(Records contained in a dataset)

——————————

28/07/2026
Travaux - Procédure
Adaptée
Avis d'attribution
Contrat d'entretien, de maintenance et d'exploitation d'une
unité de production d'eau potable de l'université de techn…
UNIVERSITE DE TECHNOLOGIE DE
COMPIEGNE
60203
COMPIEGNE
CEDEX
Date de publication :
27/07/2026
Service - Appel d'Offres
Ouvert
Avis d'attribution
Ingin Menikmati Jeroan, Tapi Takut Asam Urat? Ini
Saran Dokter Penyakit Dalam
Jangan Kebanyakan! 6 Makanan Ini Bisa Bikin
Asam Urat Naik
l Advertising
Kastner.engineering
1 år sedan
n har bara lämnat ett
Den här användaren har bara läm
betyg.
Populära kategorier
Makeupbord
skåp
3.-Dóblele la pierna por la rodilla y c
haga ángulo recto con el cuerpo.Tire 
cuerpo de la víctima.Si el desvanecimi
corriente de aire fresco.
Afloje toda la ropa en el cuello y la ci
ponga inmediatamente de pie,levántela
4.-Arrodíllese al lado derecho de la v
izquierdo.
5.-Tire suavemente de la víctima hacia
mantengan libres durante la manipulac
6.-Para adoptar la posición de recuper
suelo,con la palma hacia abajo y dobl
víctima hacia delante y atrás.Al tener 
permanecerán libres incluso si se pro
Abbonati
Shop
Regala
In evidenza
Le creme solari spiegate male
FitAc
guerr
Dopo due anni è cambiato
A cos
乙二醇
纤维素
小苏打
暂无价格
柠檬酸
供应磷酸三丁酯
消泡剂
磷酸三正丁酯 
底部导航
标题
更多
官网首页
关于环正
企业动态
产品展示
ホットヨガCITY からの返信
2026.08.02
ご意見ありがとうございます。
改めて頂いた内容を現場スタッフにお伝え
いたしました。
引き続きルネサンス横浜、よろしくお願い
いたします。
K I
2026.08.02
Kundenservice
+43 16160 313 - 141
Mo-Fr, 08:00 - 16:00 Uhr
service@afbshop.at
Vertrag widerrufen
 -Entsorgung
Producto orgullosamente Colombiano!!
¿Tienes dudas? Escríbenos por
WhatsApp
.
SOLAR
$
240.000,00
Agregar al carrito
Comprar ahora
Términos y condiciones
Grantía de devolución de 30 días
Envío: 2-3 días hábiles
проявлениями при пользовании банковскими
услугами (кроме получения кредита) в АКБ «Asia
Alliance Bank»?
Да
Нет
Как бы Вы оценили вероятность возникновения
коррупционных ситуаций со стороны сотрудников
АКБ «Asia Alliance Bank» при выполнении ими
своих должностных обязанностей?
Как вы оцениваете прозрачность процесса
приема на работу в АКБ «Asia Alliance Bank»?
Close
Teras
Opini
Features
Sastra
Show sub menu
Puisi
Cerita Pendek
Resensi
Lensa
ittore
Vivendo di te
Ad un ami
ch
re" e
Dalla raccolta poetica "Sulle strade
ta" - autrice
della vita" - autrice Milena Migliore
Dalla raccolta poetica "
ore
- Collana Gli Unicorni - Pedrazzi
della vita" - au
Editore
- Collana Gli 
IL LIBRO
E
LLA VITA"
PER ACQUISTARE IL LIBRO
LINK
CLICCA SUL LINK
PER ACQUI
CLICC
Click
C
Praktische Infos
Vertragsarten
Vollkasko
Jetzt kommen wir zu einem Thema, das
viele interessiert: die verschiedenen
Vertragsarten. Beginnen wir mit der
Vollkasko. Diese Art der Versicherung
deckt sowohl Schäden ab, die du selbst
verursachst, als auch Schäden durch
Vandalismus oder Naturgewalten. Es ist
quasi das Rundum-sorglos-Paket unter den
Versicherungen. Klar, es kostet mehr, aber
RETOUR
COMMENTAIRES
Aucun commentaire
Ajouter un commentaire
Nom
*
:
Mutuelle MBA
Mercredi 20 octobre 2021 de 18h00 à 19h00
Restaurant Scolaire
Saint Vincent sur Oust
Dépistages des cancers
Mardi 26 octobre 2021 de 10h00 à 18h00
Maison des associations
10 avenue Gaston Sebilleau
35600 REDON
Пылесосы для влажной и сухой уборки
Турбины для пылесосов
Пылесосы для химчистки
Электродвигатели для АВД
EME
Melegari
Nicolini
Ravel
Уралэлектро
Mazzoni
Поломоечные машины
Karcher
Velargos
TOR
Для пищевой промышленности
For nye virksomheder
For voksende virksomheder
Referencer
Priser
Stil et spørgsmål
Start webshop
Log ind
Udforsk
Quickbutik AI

——————————

Above are the records; repeat exactly the lines from the one holding "Vandalismus oder Naturgewalten. Es ist" down to the one holding "Saint Vincent sur Oust", end lines included.

● Reply
Vandalismus oder Naturgewalten. Es ist
quasi das Rundum-sorglos-Paket unter den
Versicherungen. Klar, es kostet mehr, aber
RETOUR
COMMENTAIRES
Aucun commentaire
Ajouter un commentaire
Nom
*
:
Mutuelle MBA
Mercredi 20 octobre 2021 de 18h00 à 19h00
Restaurant Scolaire
Saint Vincent sur Oust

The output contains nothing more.